Can we do better? Yes!

Solution #3: Introducing prefix sum

If we are given the leftSum of a pivot, what else do I need to get the rightSum? The total sum of the array.

Example: [1, 7, 3, 6, 5, 6]

totalSum = 1 + 7 + 3 + 6 + 5 + 6 = 28

pivot = 7, pivotIndex = 1, leftSum = 1, rightSum = 28 – 1 – 7 = 20

pivot = 6, pivotIndex = 3, leftSum = 11, rightSum = 28 – 11 – 6 = 11

To generalize, rightSum(i) = totalSum – leftSum – nums[i]. Now let’s alter the code accordingly.

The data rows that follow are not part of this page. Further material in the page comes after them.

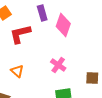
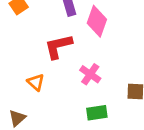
red L-shape: (20, 34) -> (58, 46), moved

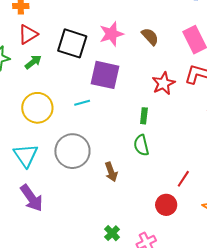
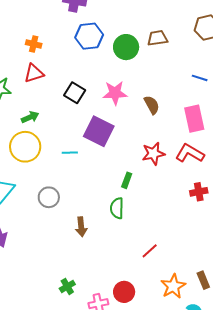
black square: (72, 43) -> (75, 93), size x0.7
green arrow: (33, 62) -> (30, 117), moved
gray circle: (72, 151) -> (49, 197), size x0.6
red circle: (166, 205) -> (124, 292), moved

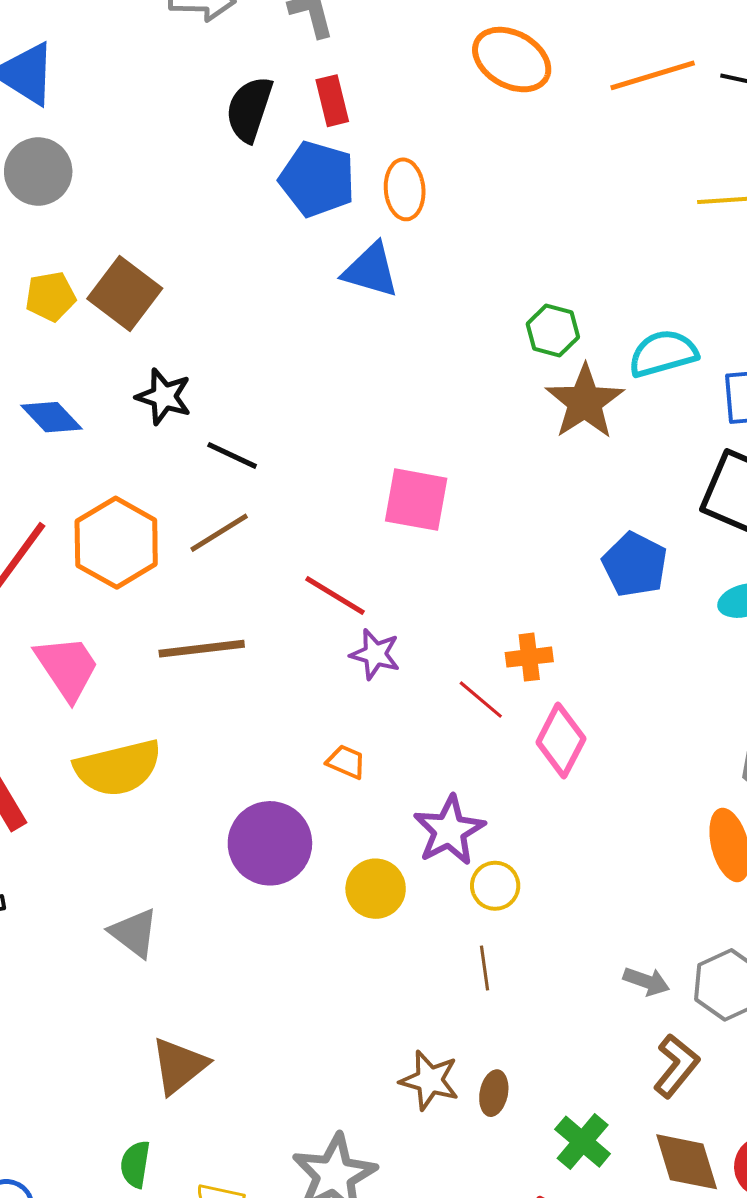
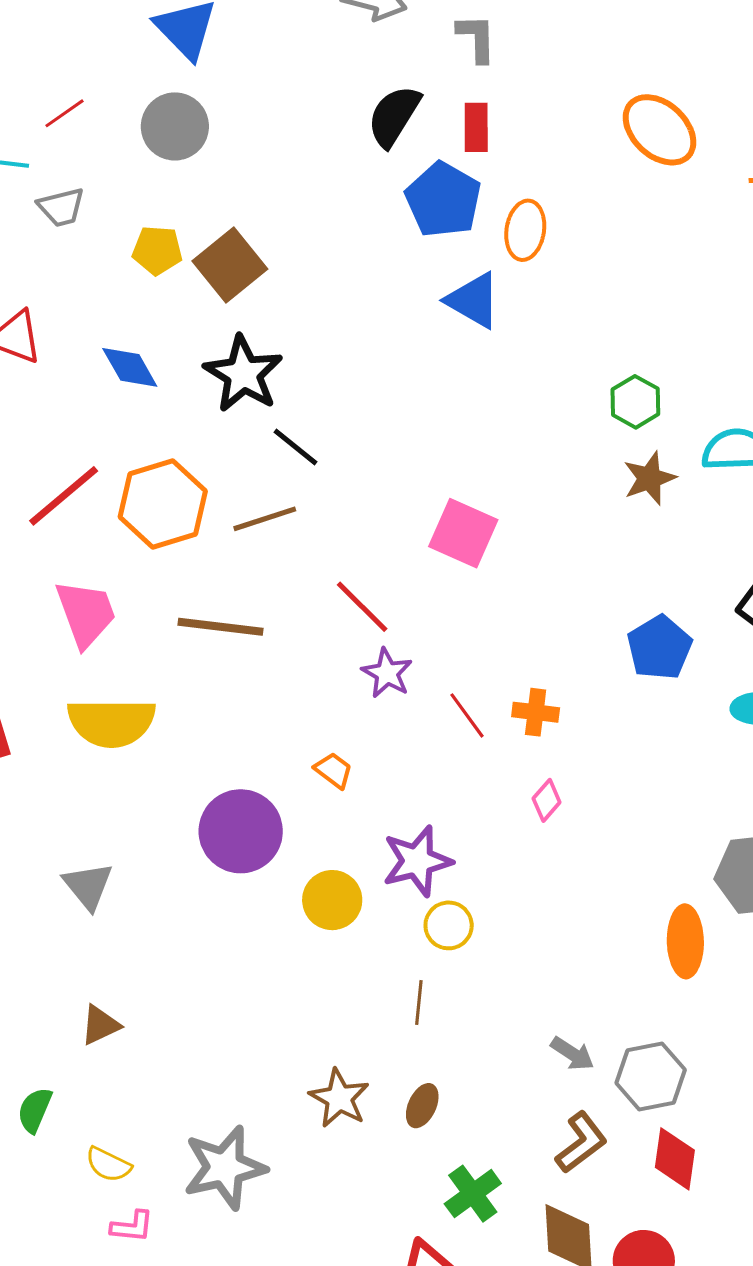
black star: (164, 397) -> (243, 374), size x1.4
brown star: (585, 402) -> (649, 478), size x0.7
red line: (481, 700) -> (467, 715), moved
pink diamond: (561, 740) -> (547, 800), size x0.6
brown triangle: (179, 1066) -> (100, 1025), size x0.7
brown ellipse: (494, 1093) -> (422, 1106), moved

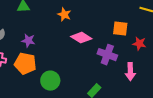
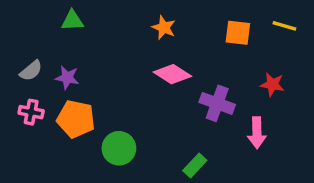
orange star: (64, 15) -> (164, 28), moved
orange square: (120, 29) -> (238, 33), moved
purple star: (28, 41) -> (67, 78), moved

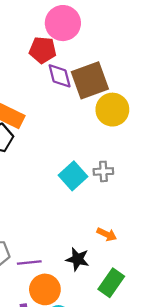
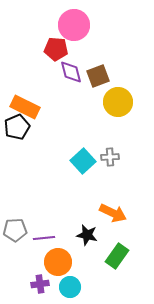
brown square: (90, 80) -> (98, 76), size x0.7
orange arrow: (107, 234) -> (113, 213), size x1.5

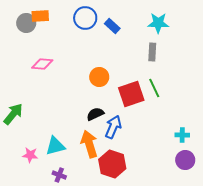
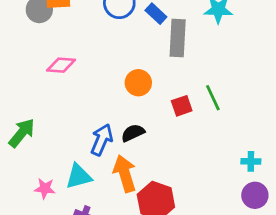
gray rectangle: (152, 52) -> (178, 38), moved, size x1.5
red square: (131, 94) -> (182, 106), size x0.6
blue arrow: (113, 127) -> (102, 140), moved

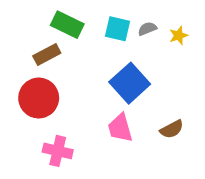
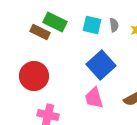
gray semicircle: (147, 29) -> (114, 25), turned 104
brown rectangle: (47, 55) -> (40, 32), moved, turned 54

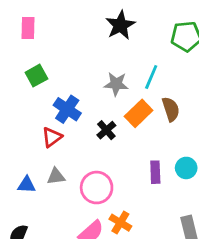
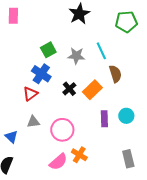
green square: (36, 76) -> (48, 50), moved
cyan line: (151, 77) -> (101, 51), turned -48
orange rectangle: (139, 113) -> (92, 90), moved
blue triangle: (27, 185) -> (11, 137), moved, turned 40

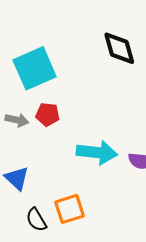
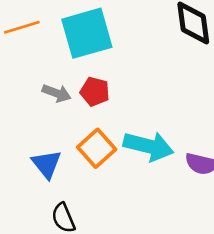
orange square: (70, 209) -> (97, 148), moved, turned -32

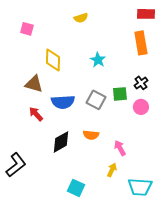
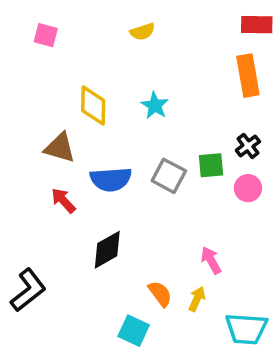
pink square: (27, 29) -> (46, 35), moved
cyan star: (98, 60) -> (155, 106), moved
orange semicircle: (91, 135) -> (160, 294), moved, turned -133

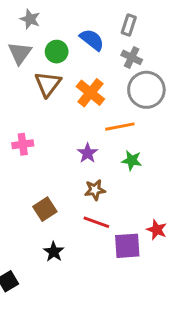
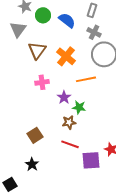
green circle: (57, 52) -> (43, 15), moved
pink cross: (23, 144) -> (42, 82), moved
green star: (132, 160) -> (79, 107), moved
black star: (54, 252) -> (32, 164), moved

def pivotIndex(self, nums: List[int]) -> int:
        
        if not nums:
            return -1
        
        n = len(nums)
        leftSum = 0
        totalSum = sum(nums)
        
        for i in range(n):
            if leftSum == totalSum - leftSum - nums[i]:
                return i
            
            leftSum += nums[i]
            
        return -1

Time Complexity: O(N) for calculation sum of nums, O(N) for finding pivot index, so the overall time complexity will be O(N).

Space Complexity: O(1) since we use constant space to store totalSum and leftSum values.

Want to solve this problem? https://leetcode.com/problems/find-pivot-index/

Hope you enjoyed this step by step approach to iteratively improve upon a solution for a problem. Have a great day!